_TASK DETAILS_
Verbatim copy without pictures. Please print every entry as it stands.

** Opening INPUT DATA block **

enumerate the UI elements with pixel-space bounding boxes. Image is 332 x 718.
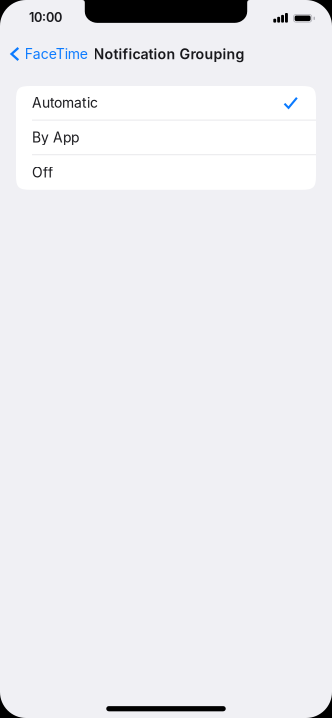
button[interactable]: Off [16,155,316,190]
staticText: By App [32,129,79,146]
staticText: Off [32,164,53,181]
staticText: FaceTime [25,46,88,62]
button[interactable]: Automatic [16,86,316,121]
button[interactable]: By App [16,121,316,155]
staticText: Automatic [32,94,98,111]
button[interactable]: FaceTime [0,38,96,70]
staticText: 10:00 [29,10,62,25]
staticText: Notification Grouping [94,45,244,62]
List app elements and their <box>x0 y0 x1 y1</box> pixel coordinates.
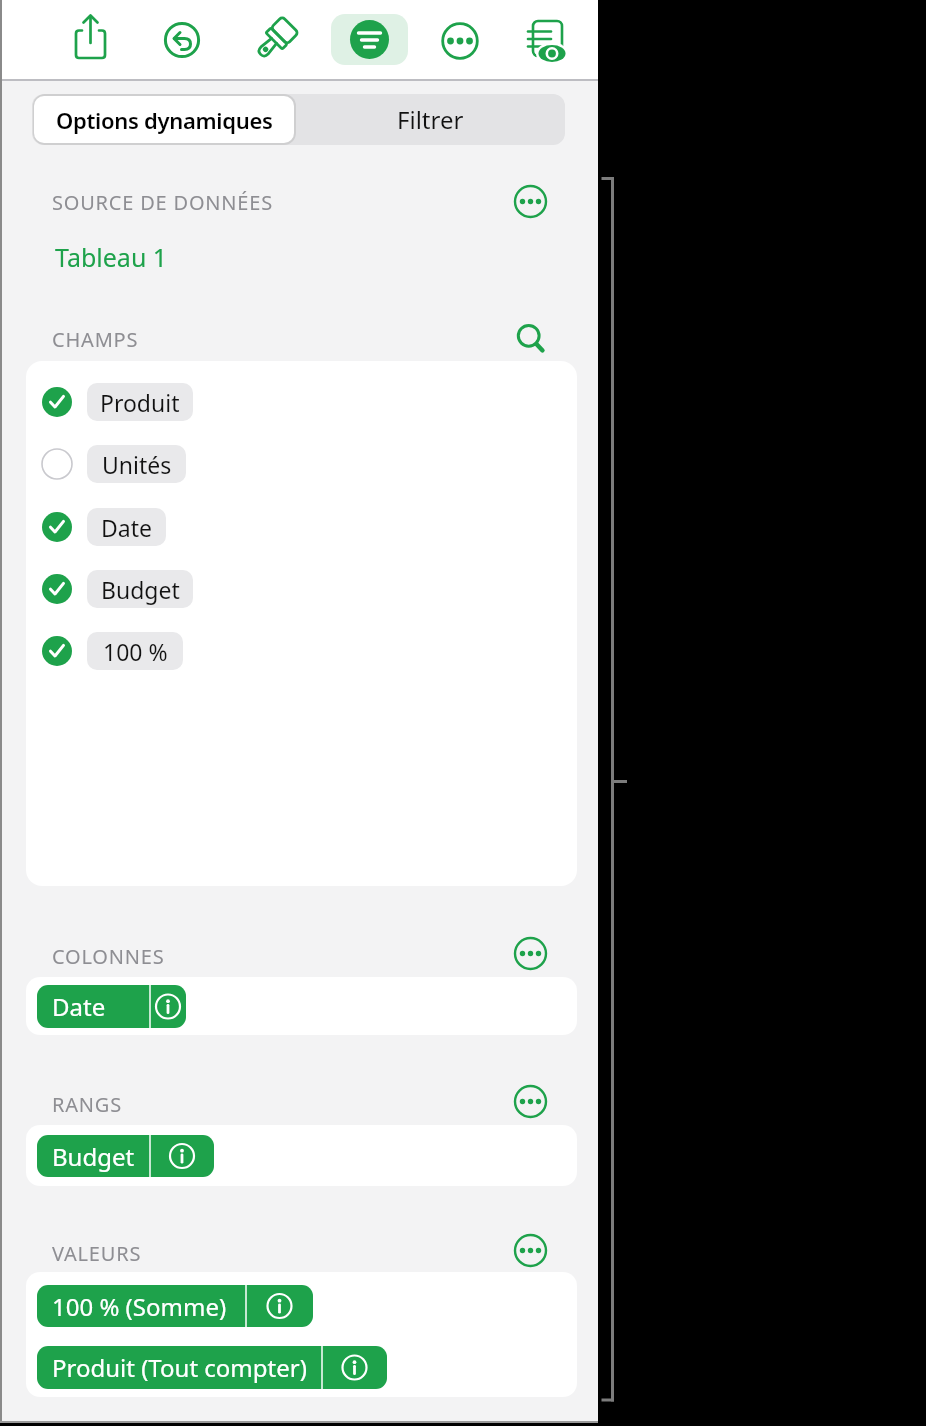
staticText: Filtrer <box>397 103 464 136</box>
button[interactable] <box>512 320 548 356</box>
staticText: VALEURS <box>52 1240 142 1262</box>
button[interactable]: Date <box>37 985 186 1028</box>
button[interactable]: Options dynamiques <box>34 96 294 143</box>
staticText: RANGS <box>52 1091 122 1113</box>
staticText: Produit (Tout compter) <box>52 1351 307 1384</box>
staticText: Date <box>101 512 152 543</box>
button[interactable]: Budget <box>87 570 193 608</box>
button[interactable] <box>40 572 74 606</box>
staticText: Date <box>52 990 106 1023</box>
button[interactable]: Date <box>87 508 166 546</box>
button[interactable]: Unités <box>87 445 186 483</box>
staticText: Produit <box>100 387 180 418</box>
button[interactable] <box>249 16 297 68</box>
button[interactable] <box>511 1082 550 1121</box>
button[interactable] <box>524 14 574 66</box>
staticText: Options dynamiques <box>56 105 273 135</box>
button[interactable] <box>40 385 74 419</box>
button[interactable] <box>441 22 479 60</box>
button[interactable]: 100 % (Somme) <box>37 1285 313 1327</box>
button[interactable]: Produit (Tout compter) <box>37 1346 387 1389</box>
button[interactable]: Tableau 1 <box>55 240 215 274</box>
button[interactable] <box>40 634 74 668</box>
button[interactable]: Budget <box>37 1135 214 1177</box>
button[interactable] <box>511 182 550 221</box>
staticText: Unités <box>102 449 172 480</box>
staticText: 100 % (Somme) <box>52 1290 227 1323</box>
staticText: Budget <box>101 574 180 605</box>
button[interactable] <box>40 447 74 481</box>
staticText: SOURCE DE DONNÉES <box>52 189 273 213</box>
staticText: Tableau 1 <box>55 240 168 274</box>
button[interactable] <box>331 14 408 65</box>
staticText: COLONNES <box>52 943 165 965</box>
button[interactable] <box>511 934 550 973</box>
button[interactable] <box>163 21 201 59</box>
button[interactable]: Produit <box>87 383 193 421</box>
staticText: Budget <box>52 1140 135 1173</box>
button[interactable] <box>511 1231 550 1270</box>
button[interactable] <box>68 10 113 66</box>
button[interactable]: 100 % <box>87 632 183 670</box>
button[interactable]: Filtrer <box>295 94 565 145</box>
staticText: 100 % <box>103 636 168 667</box>
staticText: CHAMPS <box>52 326 139 350</box>
button[interactable] <box>40 510 74 544</box>
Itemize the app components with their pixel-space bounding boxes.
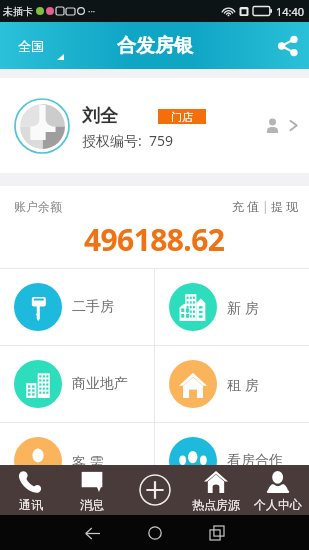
- button[interactable]: 通讯: [0, 465, 61, 515]
- button[interactable]: 刘全: [0, 78, 309, 173]
- button[interactable]: Recents: [203, 519, 231, 547]
- staticText: 门店: [171, 110, 193, 124]
- staticText: 账户余额: [14, 199, 62, 214]
- staticText: 看房合作: [227, 452, 283, 470]
- button[interactable]: Home: [141, 519, 169, 547]
- staticText: 租 房: [227, 375, 259, 394]
- staticText: 14:40: [276, 4, 305, 19]
- staticText: 客 需: [72, 452, 104, 471]
- button[interactable]: Add: [139, 474, 171, 506]
- staticText: 合发房银: [117, 34, 193, 58]
- staticText: 消息: [80, 497, 104, 512]
- staticText: 二手房: [72, 298, 114, 316]
- button[interactable]: 新 房: [155, 269, 309, 345]
- button[interactable]: 租 房: [155, 346, 309, 422]
- button[interactable]: 商业地产: [0, 346, 154, 422]
- staticText: 个人中心: [254, 497, 302, 512]
- staticText: 通讯: [19, 497, 43, 512]
- button[interactable]: Back: [78, 519, 106, 547]
- staticText: |: [262, 198, 269, 214]
- button[interactable]: 全国: [0, 30, 54, 62]
- staticText: 授权编号: 759: [82, 131, 174, 150]
- staticText: 新 房: [227, 298, 259, 317]
- staticText: 刘全: [82, 105, 118, 128]
- staticText: 商业地产: [72, 375, 128, 393]
- staticText: 全国: [18, 38, 44, 54]
- staticText: 未插卡: [3, 5, 33, 18]
- button[interactable]: 热点房源: [185, 465, 247, 515]
- staticText: 热点房源: [192, 497, 240, 512]
- staticText: 496188.62: [84, 219, 225, 260]
- button[interactable]: 客 需: [0, 423, 154, 499]
- button[interactable]: 看房合作: [155, 423, 309, 499]
- button[interactable]: 二手房: [0, 269, 154, 345]
- button[interactable]: 个人中心: [247, 465, 309, 515]
- button[interactable]: 提 现: [271, 198, 299, 214]
- button[interactable]: Share: [267, 24, 309, 68]
- button[interactable]: 消息: [61, 465, 123, 515]
- button[interactable]: 充 值: [232, 198, 260, 214]
- staticText: ···: [88, 5, 96, 17]
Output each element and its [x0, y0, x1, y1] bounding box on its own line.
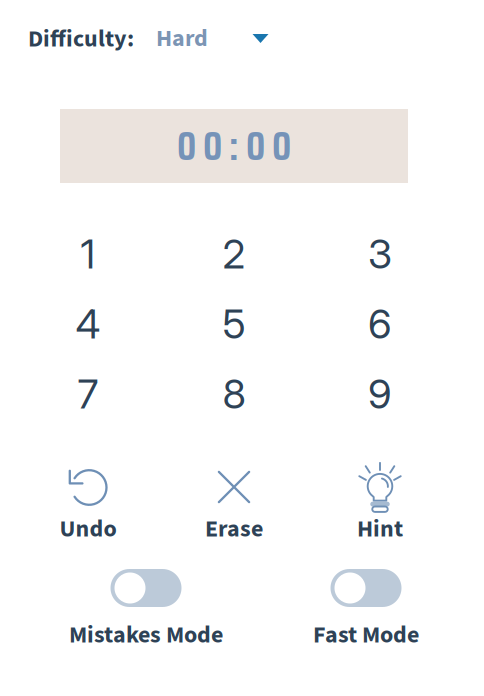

** Closing INPUT DATA block **

_ANSWER TO THIS EXERCISE_
enumerate the UI elements with pixel-space bounding boxes. Image is 332 x 718.
button[interactable]: Off [16,155,316,190]
staticText: By App [32,129,79,146]
staticText: Off [32,164,53,181]
staticText: FaceTime [25,46,88,62]
button[interactable]: Automatic [16,86,316,121]
button[interactable]: By App [16,121,316,155]
staticText: Automatic [32,94,98,111]
button[interactable]: FaceTime [0,38,96,70]
staticText: 10:00 [29,10,62,25]
staticText: Notification Grouping [94,45,244,62]
List app elements and their <box>x0 y0 x1 y1</box> pixel coordinates.
staticText: Filtrer <box>397 103 464 136</box>
button[interactable] <box>512 320 548 356</box>
staticText: VALEURS <box>52 1240 142 1262</box>
button[interactable]: Date <box>37 985 186 1028</box>
button[interactable]: Options dynamiques <box>34 96 294 143</box>
staticText: RANGS <box>52 1091 122 1113</box>
staticText: Produit (Tout compter) <box>52 1351 307 1384</box>
staticText: Date <box>101 512 152 543</box>
button[interactable]: Budget <box>87 570 193 608</box>
button[interactable] <box>40 572 74 606</box>
staticText: Date <box>52 990 106 1023</box>
button[interactable]: Date <box>87 508 166 546</box>
button[interactable]: Unités <box>87 445 186 483</box>
staticText: Produit <box>100 387 180 418</box>
button[interactable] <box>249 16 297 68</box>
button[interactable] <box>511 1082 550 1121</box>
button[interactable] <box>524 14 574 66</box>
staticText: Options dynamiques <box>56 105 273 135</box>
button[interactable] <box>40 385 74 419</box>
button[interactable] <box>441 22 479 60</box>
button[interactable]: 100 % (Somme) <box>37 1285 313 1327</box>
button[interactable]: Produit (Tout compter) <box>37 1346 387 1389</box>
button[interactable]: Tableau 1 <box>55 240 215 274</box>
button[interactable] <box>40 634 74 668</box>
button[interactable]: Budget <box>37 1135 214 1177</box>
button[interactable] <box>511 182 550 221</box>
staticText: Unités <box>102 449 172 480</box>
staticText: 100 % (Somme) <box>52 1290 227 1323</box>
staticText: Budget <box>101 574 180 605</box>
button[interactable] <box>40 447 74 481</box>
staticText: SOURCE DE DONNÉES <box>52 189 273 213</box>
staticText: Tableau 1 <box>55 240 168 274</box>
button[interactable] <box>331 14 408 65</box>
staticText: COLONNES <box>52 943 165 965</box>
button[interactable] <box>511 934 550 973</box>
button[interactable] <box>163 21 201 59</box>
button[interactable]: Produit <box>87 383 193 421</box>
staticText: Budget <box>52 1140 135 1173</box>
button[interactable] <box>511 1231 550 1270</box>
button[interactable] <box>68 10 113 66</box>
button[interactable]: 100 % <box>87 632 183 670</box>
button[interactable]: Filtrer <box>295 94 565 145</box>
staticText: 100 % <box>103 636 168 667</box>
staticText: CHAMPS <box>52 326 139 350</box>
button[interactable] <box>40 510 74 544</box>
Itemize the app components with their pixel-space bounding boxes.
- button[interactable]: 通讯: [0, 465, 61, 515]
- button[interactable]: 刘全: [0, 78, 309, 173]
- button[interactable]: Recents: [203, 519, 231, 547]
- staticText: 门店: [171, 110, 193, 124]
- staticText: 账户余额: [14, 199, 62, 214]
- staticText: 看房合作: [227, 452, 283, 470]
- button[interactable]: Home: [141, 519, 169, 547]
- staticText: 租 房: [227, 375, 259, 394]
- staticText: 14:40: [276, 4, 305, 19]
- staticText: 客 需: [72, 452, 104, 471]
- button[interactable]: Add: [139, 474, 171, 506]
- staticText: 合发房银: [117, 34, 193, 58]
- staticText: 消息: [80, 497, 104, 512]
- staticText: 二手房: [72, 298, 114, 316]
- button[interactable]: 新 房: [155, 269, 309, 345]
- button[interactable]: 租 房: [155, 346, 309, 422]
- button[interactable]: 商业地产: [0, 346, 154, 422]
- staticText: 个人中心: [254, 497, 302, 512]
- staticText: 通讯: [19, 497, 43, 512]
- button[interactable]: Back: [78, 519, 106, 547]
- staticText: |: [262, 198, 269, 214]
- button[interactable]: 全国: [0, 30, 54, 62]
- staticText: 授权编号: 759: [82, 131, 174, 150]
- staticText: 新 房: [227, 298, 259, 317]
- staticText: 刘全: [82, 105, 118, 128]
- staticText: 商业地产: [72, 375, 128, 393]
- staticText: 全国: [18, 38, 44, 54]
- staticText: 未插卡: [3, 5, 33, 18]
- button[interactable]: 热点房源: [185, 465, 247, 515]
- staticText: 热点房源: [192, 497, 240, 512]
- staticText: 496188.62: [84, 219, 225, 260]
- button[interactable]: 客 需: [0, 423, 154, 499]
- button[interactable]: 看房合作: [155, 423, 309, 499]
- button[interactable]: 二手房: [0, 269, 154, 345]
- button[interactable]: 个人中心: [247, 465, 309, 515]
- button[interactable]: 提 现: [271, 198, 299, 214]
- button[interactable]: Share: [267, 24, 309, 68]
- button[interactable]: 消息: [61, 465, 123, 515]
- button[interactable]: 充 值: [232, 198, 260, 214]
- staticText: ···: [88, 5, 96, 17]
Output each element and its [x0, y0, x1, y1] bounding box on its own line.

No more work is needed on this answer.